満たされない心〜貴方が満たしてくれた〜
『おかえりなさい』
「あぁ、ただいま」
やっぱり元気ない…
「風呂入ってくる」
なんだろ……なんか臭いが…
……消毒くさいのと…鉄くさいかも。
康太の後を追いかけバスルームに入ると
康太は肩と腕に怪我をしていた
『……康太…』
私に気がついた康太は
バツ悪そうな顔をして
「あぁ…大丈夫だ」
大丈夫だって、確かに包帯してあるけど…
『…康太……。
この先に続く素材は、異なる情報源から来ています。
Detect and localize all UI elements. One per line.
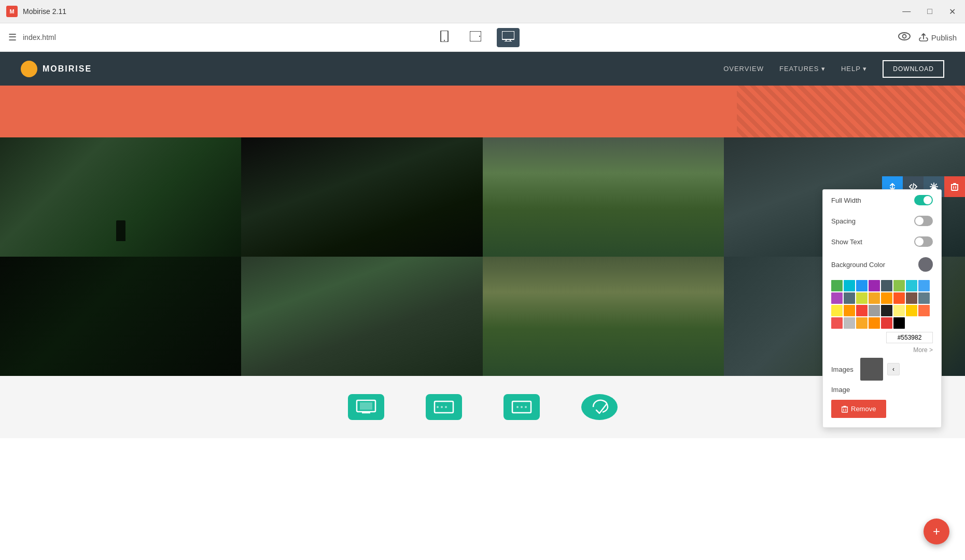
titlebar-controls: — □ ✕ — [899, 6, 959, 18]
color-swatch[interactable] — [893, 317, 905, 329]
color-swatch[interactable] — [869, 317, 880, 329]
svg-rect-22 — [952, 185, 958, 190]
color-swatch[interactable] — [831, 317, 843, 329]
site-navbar: MOBIRISE OVERVIEW FEATURES ▾ HELP ▾ DOWN… — [0, 52, 965, 86]
color-swatch[interactable] — [856, 305, 868, 316]
color-swatch[interactable] — [869, 280, 880, 291]
color-swatch[interactable] — [918, 305, 930, 316]
nav-features[interactable]: FEATURES ▾ — [779, 65, 826, 73]
color-swatch[interactable] — [869, 305, 880, 316]
color-swatch[interactable] — [844, 305, 855, 316]
trash-icon — [842, 405, 848, 413]
menu-button[interactable]: ☰ — [8, 32, 17, 43]
color-swatch[interactable] — [856, 317, 868, 329]
color-swatch[interactable] — [844, 280, 855, 291]
teal-icon-2 — [426, 394, 462, 420]
toggle-knob — [924, 196, 932, 204]
color-swatch[interactable] — [844, 317, 855, 329]
color-swatch[interactable] — [906, 292, 917, 304]
teal-section — [0, 376, 965, 438]
spacing-row: Spacing — [823, 211, 941, 231]
color-swatch[interactable] — [881, 317, 892, 329]
color-swatch[interactable] — [906, 280, 917, 291]
nav-download-button[interactable]: DOWNLOAD — [883, 60, 944, 78]
tablet-icon — [470, 31, 481, 41]
remove-label: Remove — [851, 405, 876, 413]
color-swatch[interactable] — [831, 292, 843, 304]
site-logo: MOBIRISE — [21, 61, 92, 77]
gallery-cell-7[interactable] — [483, 257, 724, 376]
color-swatch[interactable] — [856, 280, 868, 291]
color-swatch[interactable] — [881, 292, 892, 304]
site-nav-links: OVERVIEW FEATURES ▾ HELP ▾ DOWNLOAD — [723, 60, 944, 78]
site-logo-icon — [21, 61, 37, 77]
more-link[interactable]: More > — [823, 345, 941, 355]
color-swatch[interactable] — [893, 292, 905, 304]
stripe-overlay — [737, 86, 965, 137]
spacing-label: Spacing — [831, 217, 856, 225]
publish-label: Publish — [931, 33, 957, 42]
gallery-cell-6[interactable] — [241, 257, 482, 376]
color-swatch[interactable] — [893, 280, 905, 291]
gallery-cell-1[interactable] — [0, 137, 241, 257]
nav-overview[interactable]: OVERVIEW — [723, 65, 764, 73]
minimize-button[interactable]: — — [899, 6, 914, 17]
svg-point-18 — [516, 406, 519, 408]
full-width-toggle[interactable] — [914, 195, 933, 205]
gallery-cell-2[interactable] — [241, 137, 482, 257]
svg-point-19 — [521, 406, 523, 408]
color-swatch[interactable] — [831, 280, 843, 291]
add-block-button[interactable]: + — [924, 519, 949, 544]
device-icon-3 — [511, 399, 532, 415]
tablet-view-button[interactable] — [465, 28, 486, 47]
teal-icon-4 — [581, 394, 618, 420]
preview-button[interactable] — [898, 32, 911, 44]
preview-area: MOBIRISE OVERVIEW FEATURES ▾ HELP ▾ DOWN… — [0, 52, 965, 560]
show-text-toggle[interactable] — [914, 236, 933, 247]
panel-triangle — [930, 186, 938, 190]
svg-point-3 — [479, 35, 480, 36]
image-label-row: Image — [823, 384, 941, 396]
bg-color-swatch[interactable] — [918, 257, 933, 272]
nav-help[interactable]: HELP ▾ — [841, 65, 867, 73]
image-thumbnail[interactable] — [860, 358, 883, 381]
svg-point-1 — [444, 39, 445, 40]
toggle-knob — [915, 217, 924, 225]
color-swatch[interactable] — [881, 305, 892, 316]
gallery-cell-5[interactable] — [0, 257, 241, 376]
color-swatch[interactable] — [918, 280, 930, 291]
close-button[interactable]: ✕ — [946, 6, 959, 18]
app-name: Mobirise 2.11 — [23, 7, 66, 16]
device-icon-2 — [433, 399, 454, 415]
color-swatch[interactable] — [869, 292, 880, 304]
color-swatch[interactable] — [844, 292, 855, 304]
site-logo-text: MOBIRISE — [43, 64, 92, 74]
show-text-label: Show Text — [831, 238, 862, 246]
delete-button[interactable] — [944, 176, 965, 197]
gallery-cell-3[interactable] — [483, 137, 724, 257]
app-logo: M — [6, 6, 18, 17]
svg-point-8 — [899, 33, 910, 40]
color-swatch[interactable] — [918, 292, 930, 304]
svg-point-9 — [902, 34, 906, 38]
color-swatch[interactable] — [881, 280, 892, 291]
trash-icon — [951, 183, 958, 191]
maximize-button[interactable]: □ — [924, 6, 935, 17]
hex-color-input[interactable]: #553982 — [886, 332, 933, 343]
svg-rect-11 — [360, 402, 372, 410]
svg-rect-26 — [842, 407, 848, 412]
teal-icon-1 — [348, 394, 384, 420]
mobile-view-button[interactable] — [435, 27, 454, 48]
prev-image-button[interactable]: ‹ — [887, 363, 900, 375]
spacing-toggle[interactable] — [914, 216, 933, 226]
desktop-view-button[interactable] — [497, 28, 520, 47]
orange-section — [0, 86, 965, 137]
color-swatch[interactable] — [831, 305, 843, 316]
publish-button[interactable]: Publish — [919, 33, 957, 42]
color-grid — [831, 280, 933, 329]
color-swatch[interactable] — [893, 305, 905, 316]
color-swatch[interactable] — [856, 292, 868, 304]
teal-icon-3 — [504, 394, 540, 420]
color-swatch[interactable] — [906, 305, 917, 316]
remove-button[interactable]: Remove — [831, 400, 886, 418]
…私が洗うよ』
『だって、洗いにくいでしょ?』
「結衣……」
『あ、洗うのは上半身だけ……あとは自分で洗ってくださいね……パンツは履いててくださいね』
私が腕まくりをしていると
康太はやっと笑ってくれた。
浴室に入り、康太の痛々しい傷を避けながら洗う。
『染みたら…ごめんね』
「あぁ、大丈夫だ」
『怪我が治るまで、毎日洗ってあげる』
「ふっ……毎日怪我してくるぞ?」
『それは困る……こんな姿……あまり見たくないよ……』
傷ついている康太の身体…それを見るだけで泣きそうなのに……泣いたらダメ。
私は耐えられなくて
康太を洗っている手が止まってしまう。